Doutor Reis lia, assentado numa velha poltrona de couro, um calhamaço da história de Riobaldo e via em cada detalhe pedaços do Sarará. Por vezes, até pensava em filmar ali alguma estória criada a partir do Romance de Guimarães. Mas tais pensamentos ficavam apenas em sua mente. Faltava coragem para pô-los em prática e, por isso, preferia ficar observando Arnaldo com suas ignorâncias; a esposa com as suas novenas e promessas pela chuva; o sol encaminhando a vida de toda aquela gente.
Sarará já fora uma grande fazenda, com muito gado, cana de açúcar, extensas plantações de feijão, milho,mandioca e um incontável número de empregados. Mas isso tinha sido na época do Velho Lourenço, quando as chuvas eram frequentes no norte de Minas e o povo ainda tinha alguma coragem para trabalhar.
Dos muitos empregados sobraram Arnaldo e a esposa. Ele da época do velho; ela prenda nova, trazida há pouco da Bahia, em quando o vaqueiro visitara um irmão que morava pelos lados do Bom Jesus.
A esposa do Arnaldo era menina nova, embora trouxesse no rosto as marcas da velhice causadas pelo sol, pela lida no campo, pelo sofrimento nordestino. Não contava ainda os trinta anos, mas seu rosto cansado lhe dava um ar de maturidade precoce e uma seriedade respeitosa. Vivia fazendo novenas e prometendo prendas aos santos pelas chuvas que quase nunca chegavam.

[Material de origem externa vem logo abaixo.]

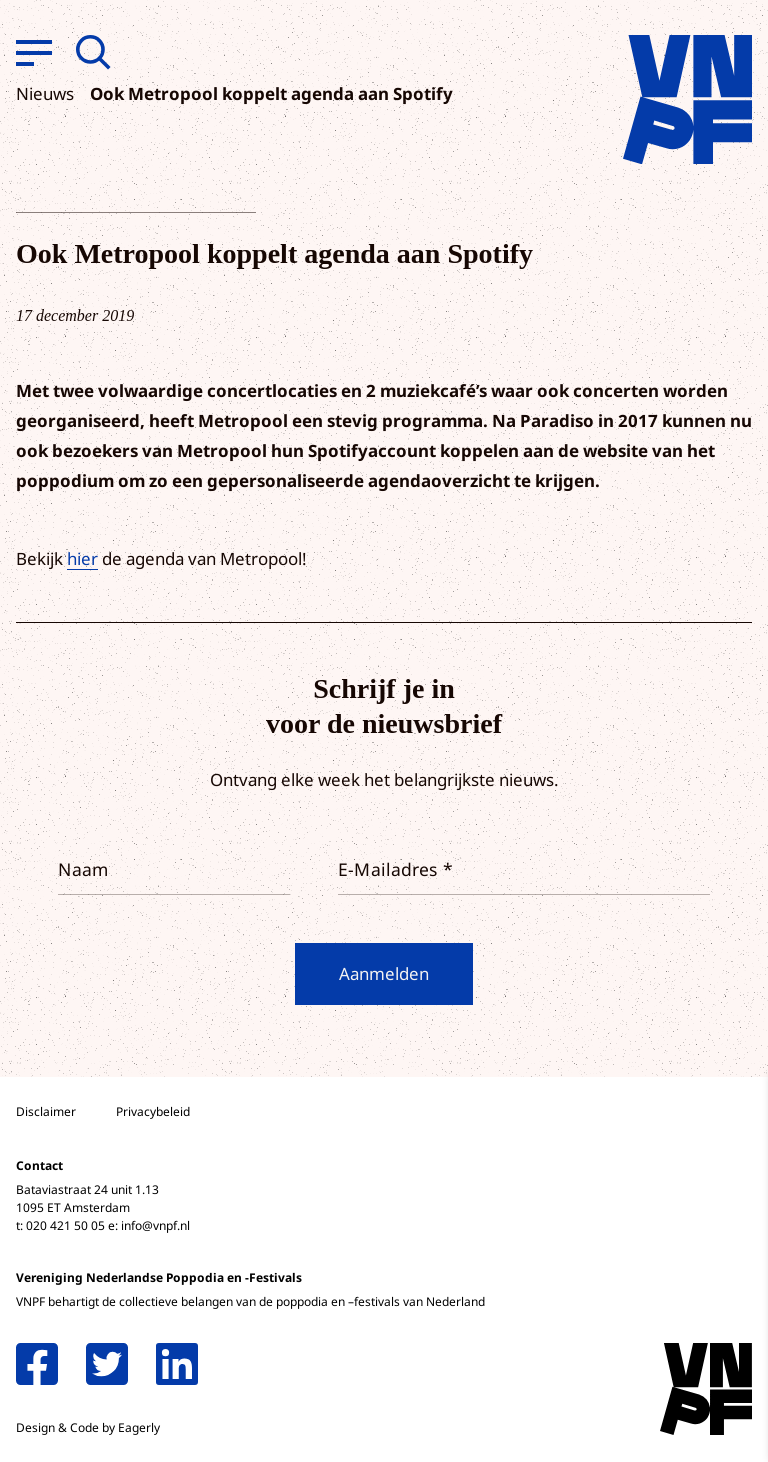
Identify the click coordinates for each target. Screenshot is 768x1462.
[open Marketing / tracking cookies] (736, 1294)
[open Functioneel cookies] (736, 1234)
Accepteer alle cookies (598, 1366)
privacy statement (669, 1166)
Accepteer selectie (598, 1424)
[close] (737, 1109)
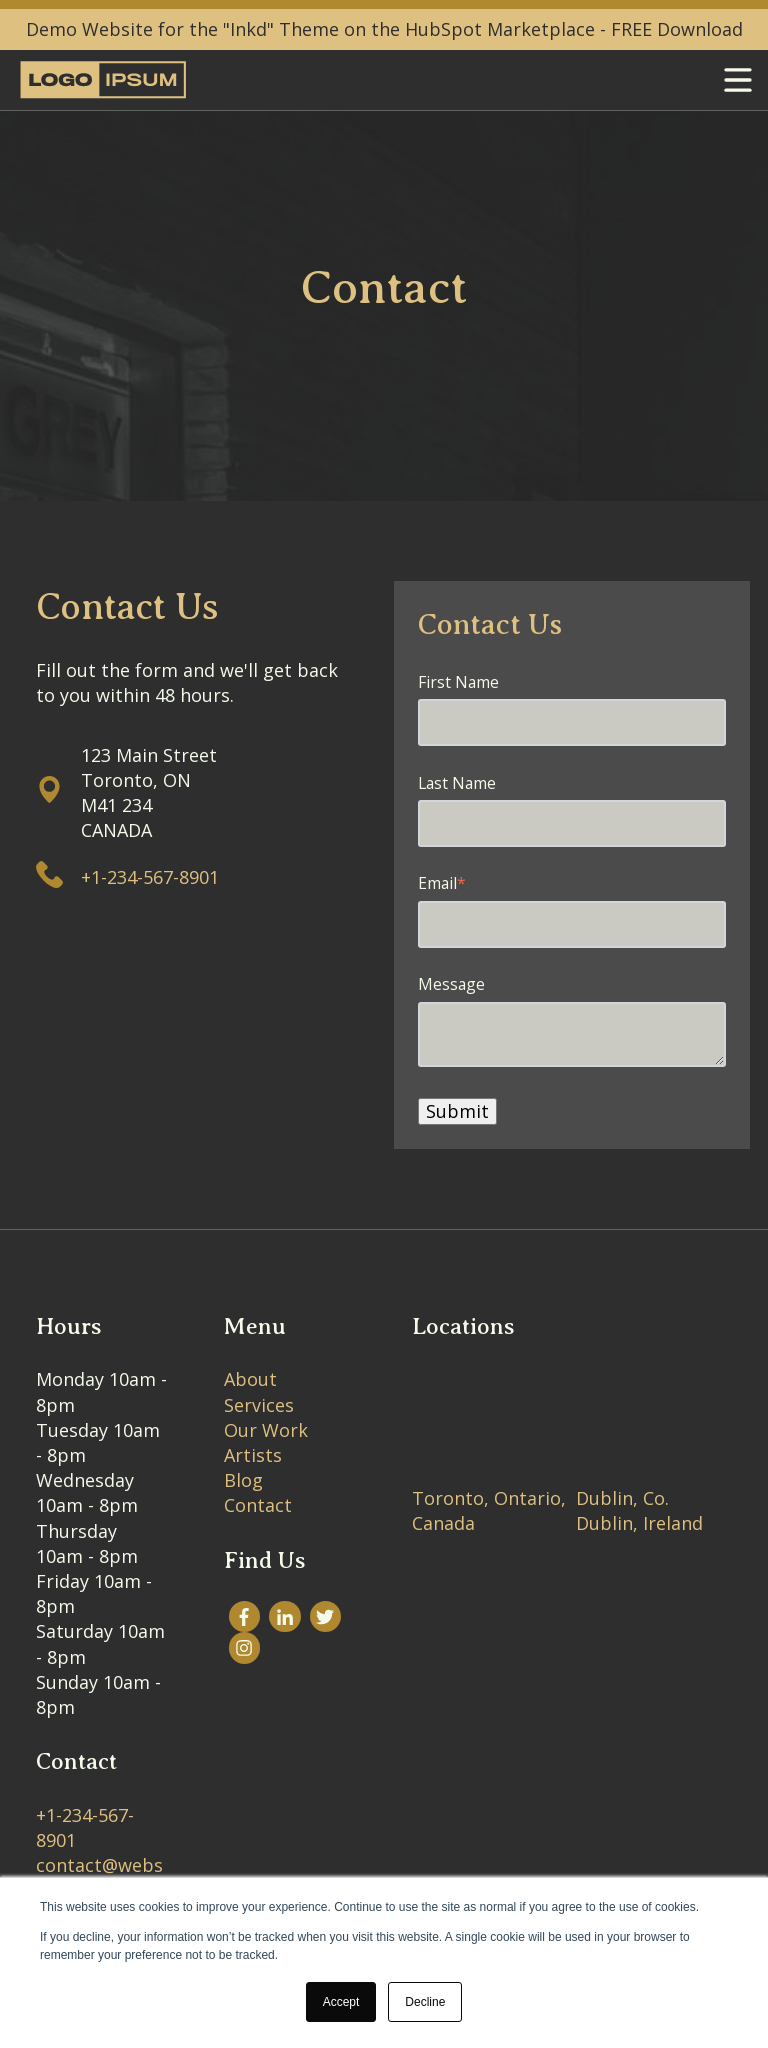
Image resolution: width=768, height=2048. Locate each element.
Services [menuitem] (259, 1405)
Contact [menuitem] (258, 1505)
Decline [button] (425, 2002)
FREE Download (677, 29)
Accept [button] (341, 2002)
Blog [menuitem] (243, 1480)
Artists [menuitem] (253, 1455)
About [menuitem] (250, 1379)
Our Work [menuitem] (266, 1430)
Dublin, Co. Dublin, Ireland (639, 1510)
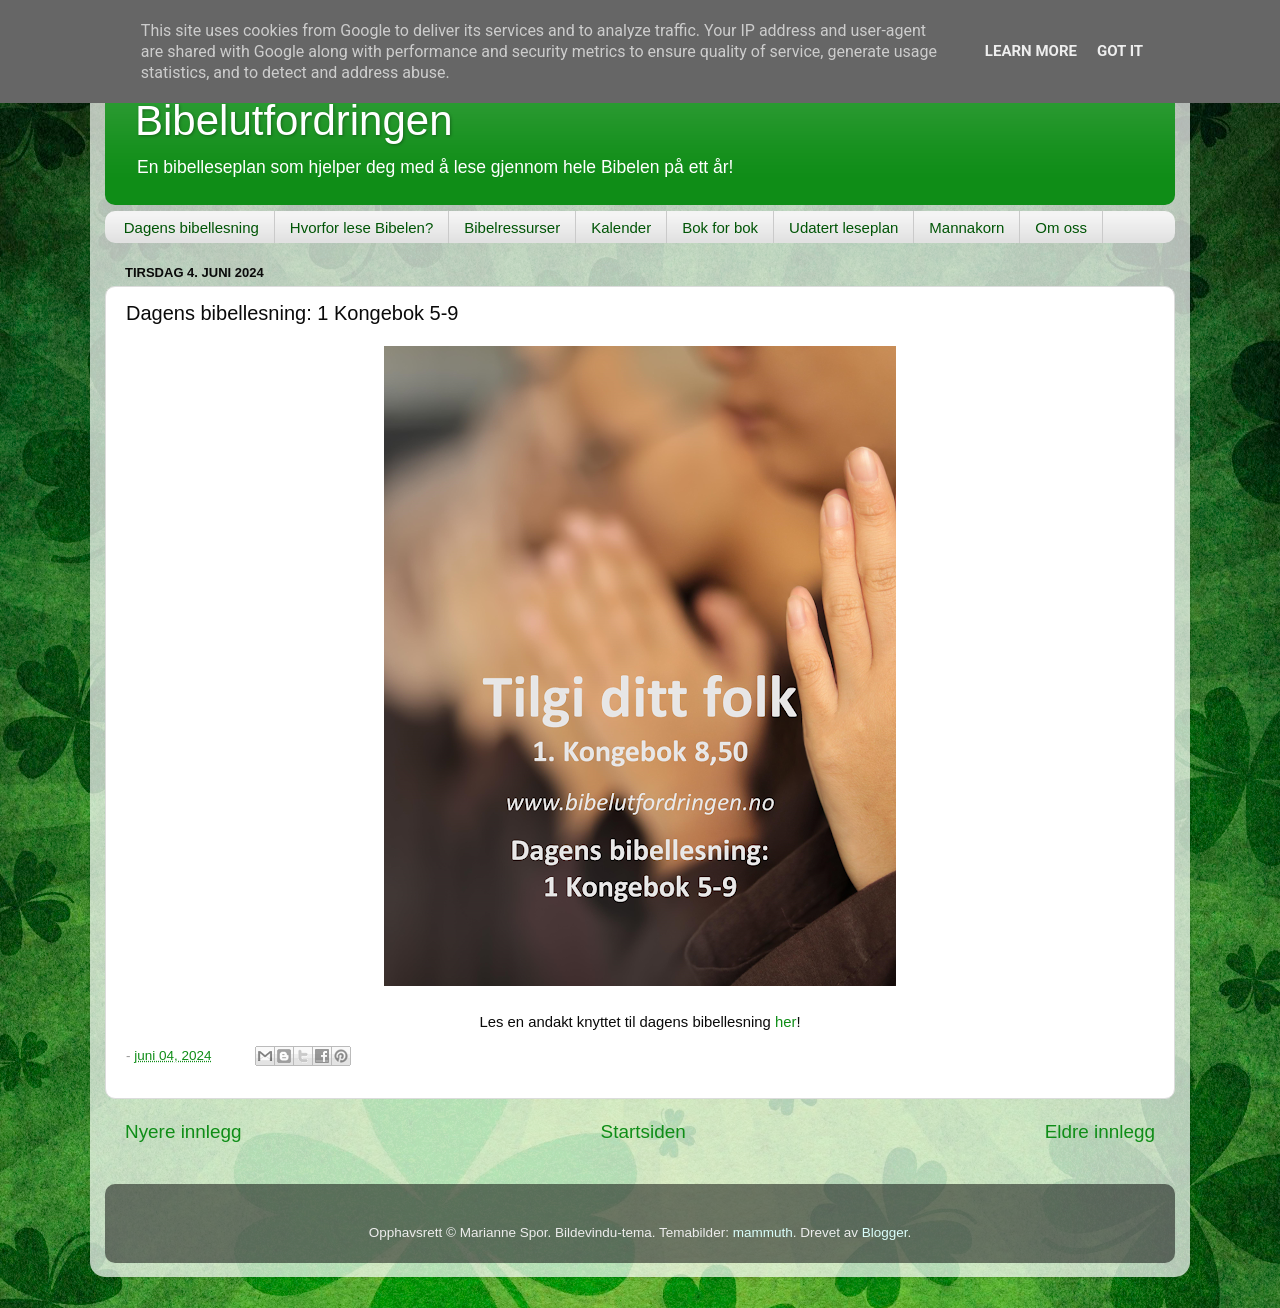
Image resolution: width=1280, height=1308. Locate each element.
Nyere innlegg (183, 1131)
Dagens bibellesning (191, 227)
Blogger (885, 1232)
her (785, 1022)
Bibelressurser (512, 227)
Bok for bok (720, 227)
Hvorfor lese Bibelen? (361, 227)
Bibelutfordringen (294, 120)
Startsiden (643, 1131)
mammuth (763, 1232)
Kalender (621, 227)
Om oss (1061, 227)
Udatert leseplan (843, 227)
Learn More (1031, 51)
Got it (1120, 51)
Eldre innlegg (1100, 1131)
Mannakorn (966, 227)
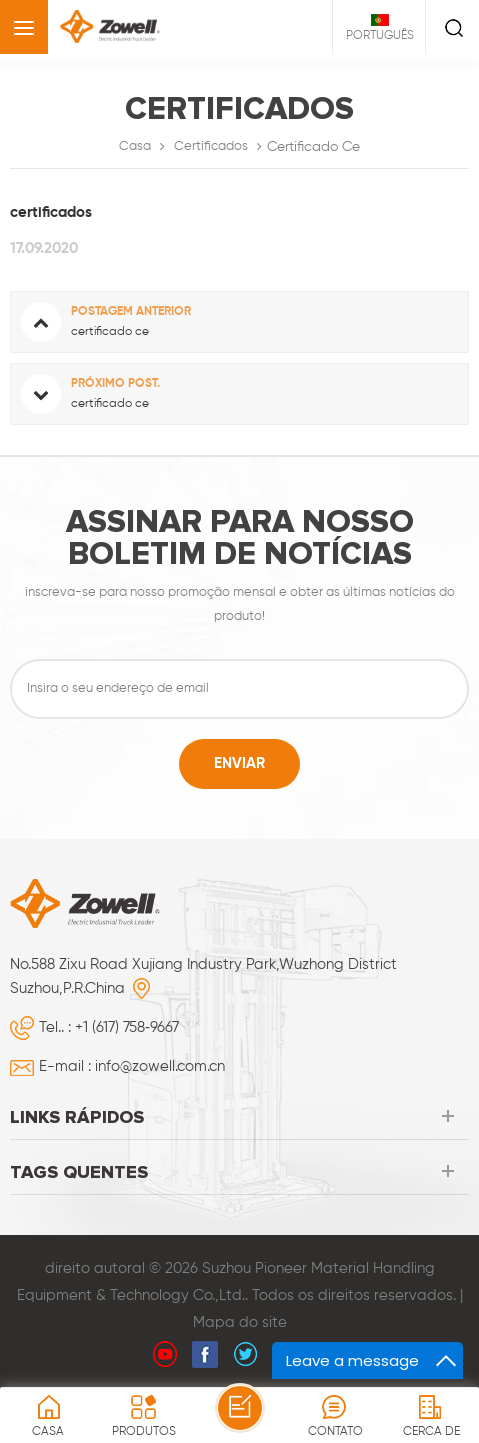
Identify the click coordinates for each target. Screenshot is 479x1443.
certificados (211, 146)
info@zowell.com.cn (160, 1066)
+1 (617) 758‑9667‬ (127, 1027)
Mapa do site (240, 1322)
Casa (135, 146)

Ela não olhava nos olhos e quase nunca dizia qualquer palavra. Se falava, eram coisas necessárias, a mando do marido ou em casos de extrema urgência, quando o mesmo não estivesse em casa ou não pudesse fazê-lo. Ficava quase todo o tempo em casa, com a cabeça coberta por um lenço encardido e as unhas enegrecidas pelas cinzas do fogão a lenha.
Ainda assim, com todas as suas maledicências, a esposa do Arnaldo era uma mulher bonita. Tinha os seios durinhos, como têm as mocinhas de tenra idade, sem usar sutiã, deixando-os transparecer por entre os minúsculos buracos dos vestidos velhos rasgados. As coxas eram torneadas e a bunda grande, balançando ingenuamente enquanto ela corria de um lado para outro a fim de aviar o almoço do marido, pegando as folhas verdes na roça, colhendo a pimenta na bacia, buscando água na cisterna.
Doutor Reis, assentado na velha poltrona de couro, fechava o livro por um instante e punha-se a observá-la. Arnaldo era mesmo um cara de sorte, tinha uma mulher sem maldades, que certamente o amava, com os atributos de uma senhora de casa e com a flama das moças da rua. Enquanto ele, com todo o seu nome e dinheiro continuava sozinho. Acompanhado de uma negra velha que fazia os trabalhos de casa, a comida e lavava as suas roupas; mas sem ninguém que lhe saciasse os desejos do corpo.